## Supplied entries
+++

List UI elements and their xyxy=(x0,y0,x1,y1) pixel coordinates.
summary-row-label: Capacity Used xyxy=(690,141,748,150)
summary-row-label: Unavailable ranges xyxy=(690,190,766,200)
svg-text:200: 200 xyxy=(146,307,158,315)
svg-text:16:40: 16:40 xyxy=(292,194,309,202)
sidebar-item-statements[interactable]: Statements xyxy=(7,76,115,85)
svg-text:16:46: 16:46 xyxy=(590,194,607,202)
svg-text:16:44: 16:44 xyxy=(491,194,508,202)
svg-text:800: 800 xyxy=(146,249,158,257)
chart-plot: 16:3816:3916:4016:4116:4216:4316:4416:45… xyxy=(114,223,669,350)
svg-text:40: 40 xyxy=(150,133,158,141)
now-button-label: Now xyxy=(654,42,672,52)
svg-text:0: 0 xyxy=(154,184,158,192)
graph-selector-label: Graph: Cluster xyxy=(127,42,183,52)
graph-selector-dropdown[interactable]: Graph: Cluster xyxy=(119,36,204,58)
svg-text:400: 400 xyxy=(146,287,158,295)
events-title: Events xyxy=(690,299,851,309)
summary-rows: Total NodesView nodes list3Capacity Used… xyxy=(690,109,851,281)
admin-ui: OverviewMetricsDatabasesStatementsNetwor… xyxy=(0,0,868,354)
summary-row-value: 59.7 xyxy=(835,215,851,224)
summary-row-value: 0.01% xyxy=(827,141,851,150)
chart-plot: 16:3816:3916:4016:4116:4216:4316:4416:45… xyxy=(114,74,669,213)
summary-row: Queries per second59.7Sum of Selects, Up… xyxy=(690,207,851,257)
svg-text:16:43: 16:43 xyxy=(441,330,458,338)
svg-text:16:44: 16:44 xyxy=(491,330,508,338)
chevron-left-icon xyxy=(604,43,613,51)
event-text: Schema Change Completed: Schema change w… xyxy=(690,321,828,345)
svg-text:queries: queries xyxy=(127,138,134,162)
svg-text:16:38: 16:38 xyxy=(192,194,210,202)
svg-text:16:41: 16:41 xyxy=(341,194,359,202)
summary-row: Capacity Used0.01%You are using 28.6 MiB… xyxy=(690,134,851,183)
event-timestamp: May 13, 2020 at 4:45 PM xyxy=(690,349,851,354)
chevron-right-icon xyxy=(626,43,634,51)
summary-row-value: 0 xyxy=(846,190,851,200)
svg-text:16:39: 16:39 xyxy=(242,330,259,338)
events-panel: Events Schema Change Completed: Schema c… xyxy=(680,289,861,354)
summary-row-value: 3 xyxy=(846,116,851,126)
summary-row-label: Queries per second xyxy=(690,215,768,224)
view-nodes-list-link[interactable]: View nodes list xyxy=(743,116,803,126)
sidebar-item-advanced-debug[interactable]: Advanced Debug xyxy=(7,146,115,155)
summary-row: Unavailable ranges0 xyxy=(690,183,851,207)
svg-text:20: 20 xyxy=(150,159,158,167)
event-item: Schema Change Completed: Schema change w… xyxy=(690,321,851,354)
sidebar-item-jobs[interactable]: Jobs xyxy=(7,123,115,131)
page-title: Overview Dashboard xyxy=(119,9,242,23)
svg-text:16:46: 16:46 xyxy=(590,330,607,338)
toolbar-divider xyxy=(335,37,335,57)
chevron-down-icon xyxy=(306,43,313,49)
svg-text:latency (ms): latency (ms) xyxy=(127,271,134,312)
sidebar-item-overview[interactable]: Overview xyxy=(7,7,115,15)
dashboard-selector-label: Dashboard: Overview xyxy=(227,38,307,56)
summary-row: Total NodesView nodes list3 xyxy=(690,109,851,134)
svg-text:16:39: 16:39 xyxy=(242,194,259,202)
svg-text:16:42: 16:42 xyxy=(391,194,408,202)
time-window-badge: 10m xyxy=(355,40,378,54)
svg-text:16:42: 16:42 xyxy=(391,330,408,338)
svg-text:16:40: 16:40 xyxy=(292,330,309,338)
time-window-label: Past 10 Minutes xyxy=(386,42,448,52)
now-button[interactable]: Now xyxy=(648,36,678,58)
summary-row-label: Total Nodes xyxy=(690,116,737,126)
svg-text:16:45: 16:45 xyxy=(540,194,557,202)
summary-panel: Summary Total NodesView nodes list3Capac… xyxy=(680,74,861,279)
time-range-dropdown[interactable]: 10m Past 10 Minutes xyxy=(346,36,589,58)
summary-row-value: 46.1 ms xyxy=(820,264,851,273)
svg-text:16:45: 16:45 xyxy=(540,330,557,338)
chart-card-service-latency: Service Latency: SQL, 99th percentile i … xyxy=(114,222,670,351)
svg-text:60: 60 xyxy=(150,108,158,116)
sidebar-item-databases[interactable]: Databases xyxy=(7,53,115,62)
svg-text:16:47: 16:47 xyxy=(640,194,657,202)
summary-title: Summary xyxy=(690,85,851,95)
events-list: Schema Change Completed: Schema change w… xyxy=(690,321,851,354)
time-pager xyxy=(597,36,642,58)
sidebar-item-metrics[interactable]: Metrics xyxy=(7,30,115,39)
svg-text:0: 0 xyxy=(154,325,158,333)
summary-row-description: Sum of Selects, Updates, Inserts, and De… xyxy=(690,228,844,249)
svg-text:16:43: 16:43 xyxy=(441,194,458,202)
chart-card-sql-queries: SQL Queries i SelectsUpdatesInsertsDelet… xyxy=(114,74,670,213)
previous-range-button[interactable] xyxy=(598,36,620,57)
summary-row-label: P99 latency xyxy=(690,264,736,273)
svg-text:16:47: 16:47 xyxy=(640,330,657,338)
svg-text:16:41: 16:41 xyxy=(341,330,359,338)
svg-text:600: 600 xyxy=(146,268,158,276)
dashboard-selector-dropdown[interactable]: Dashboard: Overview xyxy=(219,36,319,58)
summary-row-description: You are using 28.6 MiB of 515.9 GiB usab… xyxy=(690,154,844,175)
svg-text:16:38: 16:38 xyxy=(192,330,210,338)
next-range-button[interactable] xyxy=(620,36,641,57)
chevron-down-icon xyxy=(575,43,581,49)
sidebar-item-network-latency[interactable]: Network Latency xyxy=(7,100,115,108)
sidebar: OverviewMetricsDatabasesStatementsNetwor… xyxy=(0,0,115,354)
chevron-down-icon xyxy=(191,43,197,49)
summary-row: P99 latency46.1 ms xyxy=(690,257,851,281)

+++

## Instructions for the task
Retype the data. Every line must match the original exactly.

## Problem solution
List UI elements and their xyxy=(x0,y0,x1,y1) pixel coordinates.
summary-row-label: Capacity Used xyxy=(690,141,748,150)
summary-row-label: Unavailable ranges xyxy=(690,190,766,200)
svg-text:200: 200 xyxy=(146,307,158,315)
svg-text:16:40: 16:40 xyxy=(292,194,309,202)
sidebar-item-statements[interactable]: Statements xyxy=(7,76,115,85)
svg-text:16:46: 16:46 xyxy=(590,194,607,202)
svg-text:16:44: 16:44 xyxy=(491,194,508,202)
svg-text:800: 800 xyxy=(146,249,158,257)
chart-plot: 16:3816:3916:4016:4116:4216:4316:4416:45… xyxy=(114,223,669,350)
svg-text:40: 40 xyxy=(150,133,158,141)
now-button-label: Now xyxy=(654,42,672,52)
svg-text:0: 0 xyxy=(154,184,158,192)
graph-selector-label: Graph: Cluster xyxy=(127,42,183,52)
graph-selector-dropdown[interactable]: Graph: Cluster xyxy=(119,36,204,58)
svg-text:400: 400 xyxy=(146,287,158,295)
events-title: Events xyxy=(690,299,851,309)
summary-rows: Total NodesView nodes list3Capacity Used… xyxy=(690,109,851,281)
admin-ui: OverviewMetricsDatabasesStatementsNetwor… xyxy=(0,0,868,354)
summary-row-value: 59.7 xyxy=(835,215,851,224)
summary-row-value: 0.01% xyxy=(827,141,851,150)
chart-plot: 16:3816:3916:4016:4116:4216:4316:4416:45… xyxy=(114,74,669,213)
summary-row: Queries per second59.7Sum of Selects, Up… xyxy=(690,207,851,257)
svg-text:16:43: 16:43 xyxy=(441,330,458,338)
svg-text:16:44: 16:44 xyxy=(491,330,508,338)
chevron-left-icon xyxy=(604,43,613,51)
event-text: Schema Change Completed: Schema change w… xyxy=(690,321,828,345)
svg-text:queries: queries xyxy=(127,138,134,162)
svg-text:16:38: 16:38 xyxy=(192,194,210,202)
svg-text:16:41: 16:41 xyxy=(341,194,359,202)
summary-row: Capacity Used0.01%You are using 28.6 MiB… xyxy=(690,134,851,183)
event-timestamp: May 13, 2020 at 4:45 PM xyxy=(690,349,851,354)
chevron-right-icon xyxy=(626,43,634,51)
summary-row-value: 0 xyxy=(846,190,851,200)
svg-text:16:39: 16:39 xyxy=(242,330,259,338)
events-panel: Events Schema Change Completed: Schema c… xyxy=(680,289,861,354)
summary-row-value: 3 xyxy=(846,116,851,126)
summary-row-label: Queries per second xyxy=(690,215,768,224)
view-nodes-list-link[interactable]: View nodes list xyxy=(743,116,803,126)
sidebar-item-advanced-debug[interactable]: Advanced Debug xyxy=(7,146,115,155)
summary-row: Unavailable ranges0 xyxy=(690,183,851,207)
svg-text:20: 20 xyxy=(150,159,158,167)
event-item: Schema Change Completed: Schema change w… xyxy=(690,321,851,354)
sidebar-item-jobs[interactable]: Jobs xyxy=(7,123,115,131)
page-title: Overview Dashboard xyxy=(119,9,242,23)
svg-text:16:46: 16:46 xyxy=(590,330,607,338)
toolbar-divider xyxy=(335,37,335,57)
chevron-down-icon xyxy=(306,43,313,49)
svg-text:latency (ms): latency (ms) xyxy=(127,271,134,312)
sidebar-item-overview[interactable]: Overview xyxy=(7,7,115,15)
dashboard-selector-label: Dashboard: Overview xyxy=(227,38,307,56)
summary-row: Total NodesView nodes list3 xyxy=(690,109,851,134)
svg-text:16:39: 16:39 xyxy=(242,194,259,202)
svg-text:16:42: 16:42 xyxy=(391,194,408,202)
time-window-badge: 10m xyxy=(355,40,378,54)
svg-text:16:42: 16:42 xyxy=(391,330,408,338)
svg-text:16:40: 16:40 xyxy=(292,330,309,338)
time-window-label: Past 10 Minutes xyxy=(386,42,448,52)
now-button[interactable]: Now xyxy=(648,36,678,58)
summary-row-label: Total Nodes xyxy=(690,116,737,126)
svg-text:16:45: 16:45 xyxy=(540,194,557,202)
summary-panel: Summary Total NodesView nodes list3Capac… xyxy=(680,74,861,279)
time-range-dropdown[interactable]: 10m Past 10 Minutes xyxy=(346,36,589,58)
summary-row-value: 46.1 ms xyxy=(820,264,851,273)
svg-text:16:45: 16:45 xyxy=(540,330,557,338)
chart-card-service-latency: Service Latency: SQL, 99th percentile i … xyxy=(114,222,670,351)
svg-text:60: 60 xyxy=(150,108,158,116)
sidebar-item-databases[interactable]: Databases xyxy=(7,53,115,62)
svg-text:16:47: 16:47 xyxy=(640,194,657,202)
summary-title: Summary xyxy=(690,85,851,95)
events-list: Schema Change Completed: Schema change w… xyxy=(690,321,851,354)
time-pager xyxy=(597,36,642,58)
sidebar-item-metrics[interactable]: Metrics xyxy=(7,30,115,39)
svg-text:0: 0 xyxy=(154,325,158,333)
summary-row-description: Sum of Selects, Updates, Inserts, and De… xyxy=(690,228,844,249)
svg-text:16:43: 16:43 xyxy=(441,194,458,202)
chart-card-sql-queries: SQL Queries i SelectsUpdatesInsertsDelet… xyxy=(114,74,670,213)
previous-range-button[interactable] xyxy=(598,36,620,57)
summary-row-label: P99 latency xyxy=(690,264,736,273)
svg-text:16:47: 16:47 xyxy=(640,330,657,338)
svg-text:16:41: 16:41 xyxy=(341,330,359,338)
svg-text:600: 600 xyxy=(146,268,158,276)
dashboard-selector-dropdown[interactable]: Dashboard: Overview xyxy=(219,36,319,58)
summary-row-description: You are using 28.6 MiB of 515.9 GiB usab… xyxy=(690,154,844,175)
svg-text:16:38: 16:38 xyxy=(192,330,210,338)
next-range-button[interactable] xyxy=(620,36,641,57)
chevron-down-icon xyxy=(575,43,581,49)
sidebar-item-network-latency[interactable]: Network Latency xyxy=(7,100,115,108)
sidebar: OverviewMetricsDatabasesStatementsNetwor… xyxy=(0,0,115,354)
chevron-down-icon xyxy=(191,43,197,49)
summary-row: P99 latency46.1 ms xyxy=(690,257,851,281)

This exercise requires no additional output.